爾来、「いつか浜松でもそんな大会を開きたい」と思い続けてきた。

何とか第1回の大会が開催できたのは、それから3年後の平成4年のことである。

そして今年13回目を迎えたというわけなのである。

コート面数には限りがあるので、そうたくさんのチームに来ていただくわけにはいかない。

せいぜい男女合わせて20チームあまりが限度である。

そうなると、出場校の顔ぶれも年を経るごとに固定してくる。

「そんな固定した監督のチーム同士で試合をやったって、レベルアップなんてしないんじゃないの?」と思われるかもしれないが、さにあらず。過去この大会の参加選手の中からは、翌年の中体連夏季全国大会に出場する選手が輩出しているのである。
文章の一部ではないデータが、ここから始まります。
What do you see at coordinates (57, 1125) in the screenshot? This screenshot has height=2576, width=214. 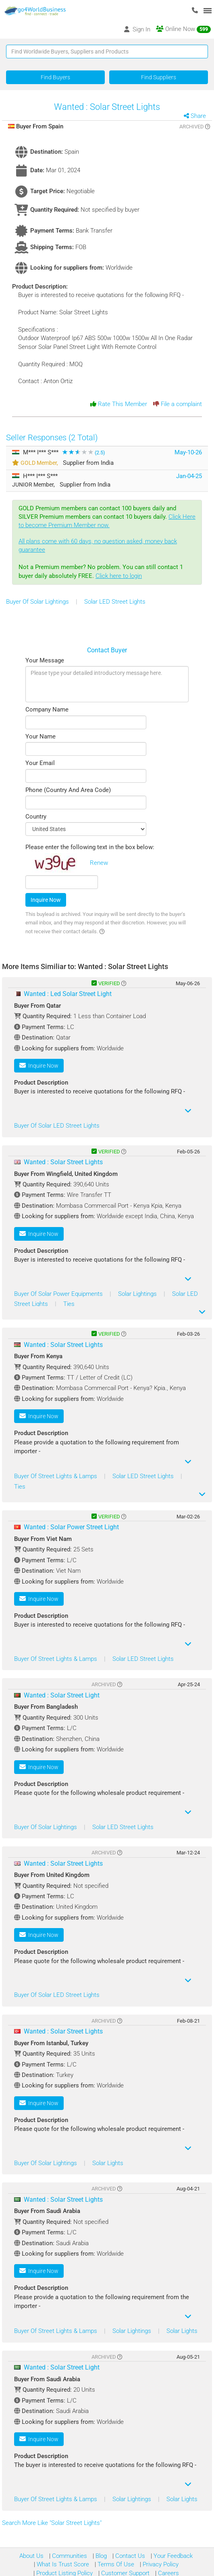 I see `Buyer Of Solar LED Street Lights` at bounding box center [57, 1125].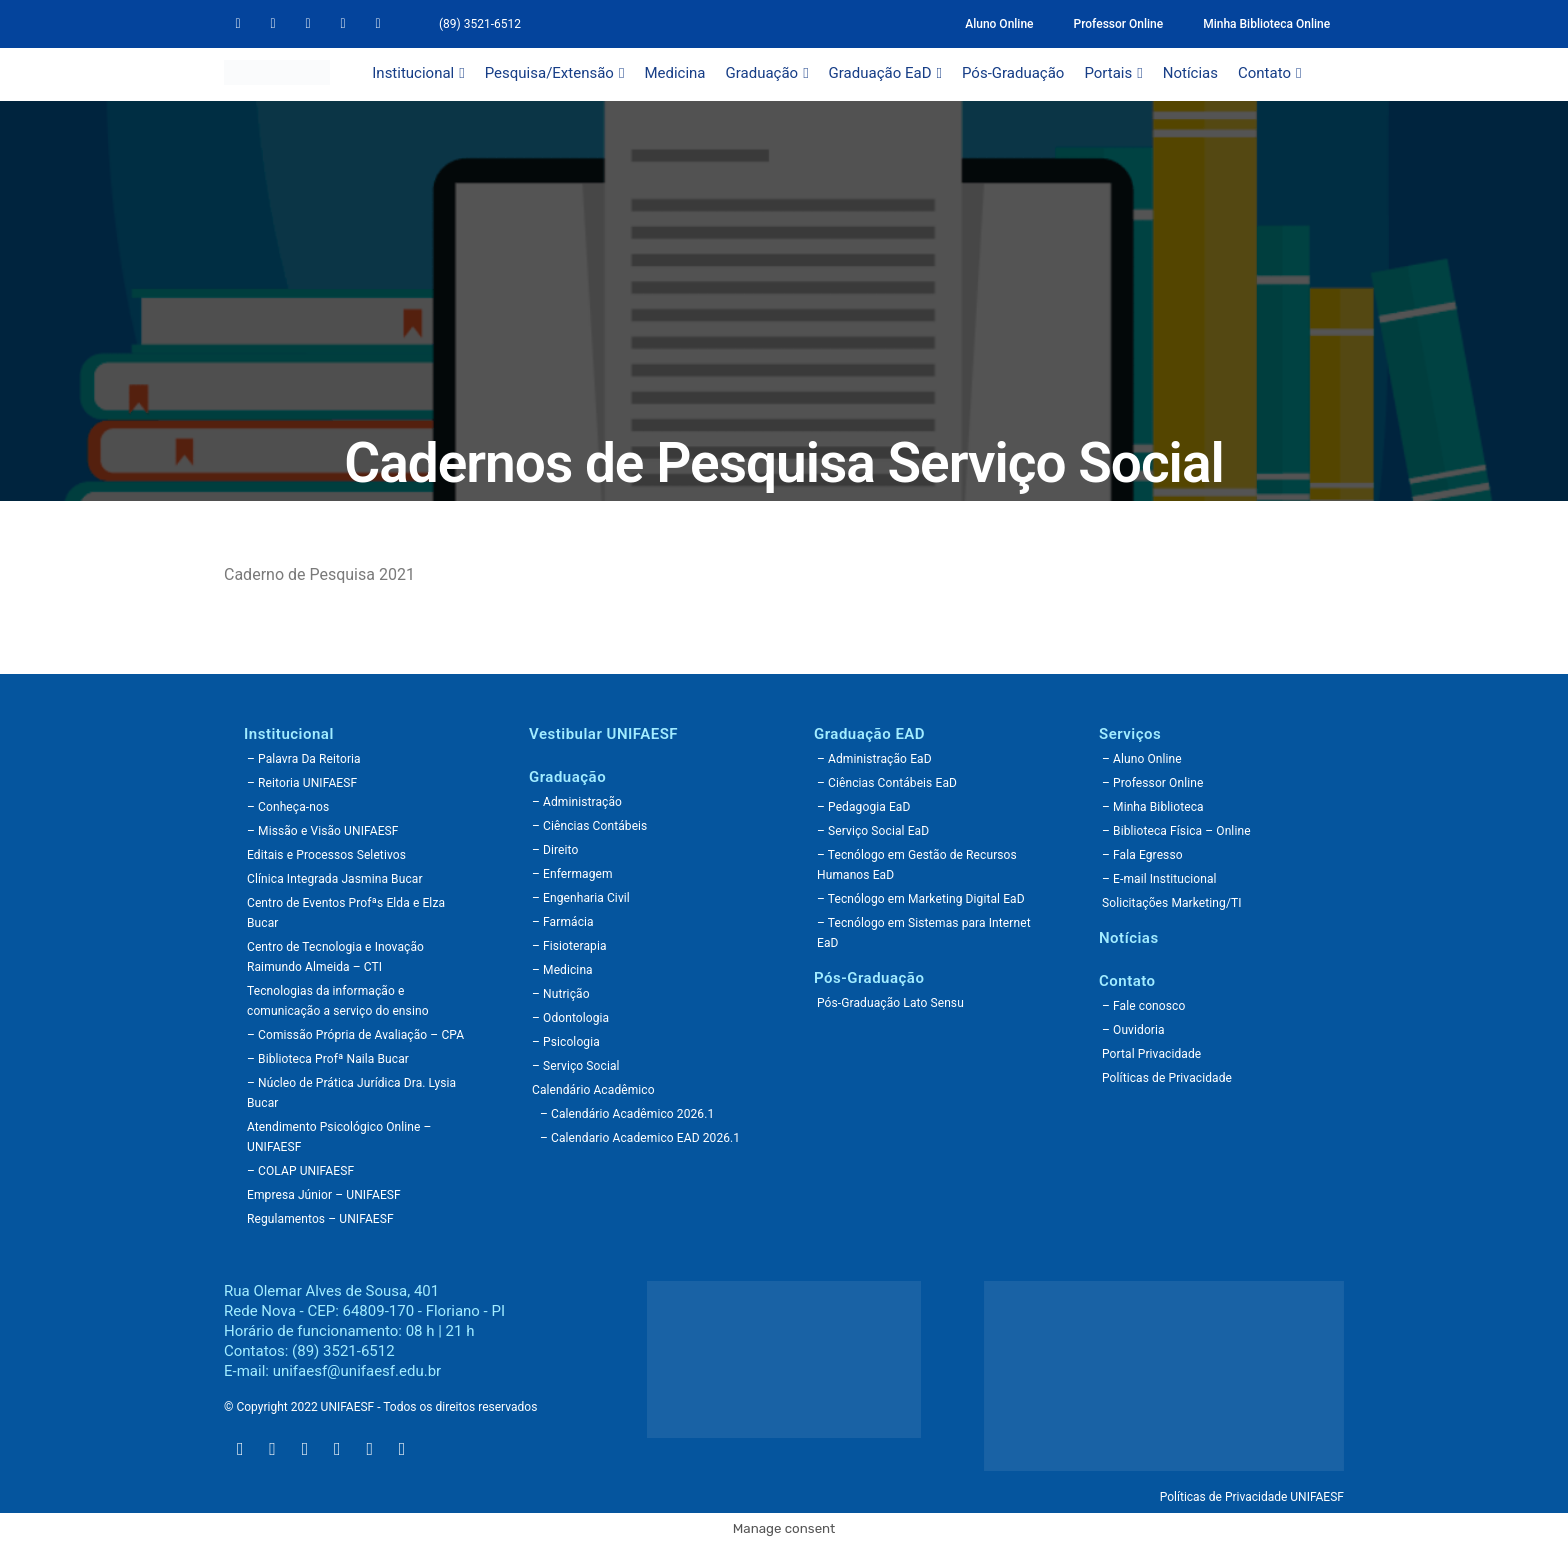 This screenshot has width=1568, height=1545. What do you see at coordinates (1167, 1078) in the screenshot?
I see `Políticas de Privacidade` at bounding box center [1167, 1078].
どうしてそうなるのかはわからない。しかし、こうやって毎年浜松に参集して、監督同士が互いの久闊を叙し、情報交換もしつつ、試合で干戈を交えることをとおして、また次なる1年の目標が定まっていくことだけは確かなのである。

これだけの規模の大会となると、もちろん手前一人だけでは運営不可能である。

市中体連ソフトテニス部の役員の先生方が中心になって、宿泊・ドロー作成・会計・懇親会・競技進行と、それぞれ担当を決めて運営していただいているのである。

幸い、県外から参加された先生方からは、「いつもこの大会の運営には感心させられています」とのお褒めの言葉をいただいている。

それだけ、スタッフの先生方がそれぞれの持ち場で力を発揮されているということなのである(毎年お疲れさまです)。

昨年は、何と3日間雨に祟られた。しかし、スタッフの先生方の懸命の努力で、浜松市中の公民館付設体育館を借りながら、何とか大会をこなすことができた(よくできたなあと今更ながら感心しています)。

今年も、大変な3日間ではあったが、何とか大会を終えることができた(スタッフのみなさん、ほんとうにお疲れさまでした)。

いつまでこの大会を開催できるかはわからないが、地元スタッフ先生方が、大会運営や夜の懇親会をとおして何かしら感じたことをご自身の指導に反映しながら、いつかは全国大会へと出場していくようになれば、これに勝る欣幸はない。

みなさん、がんばってくださいね。手前も、(それなりに)がんばります。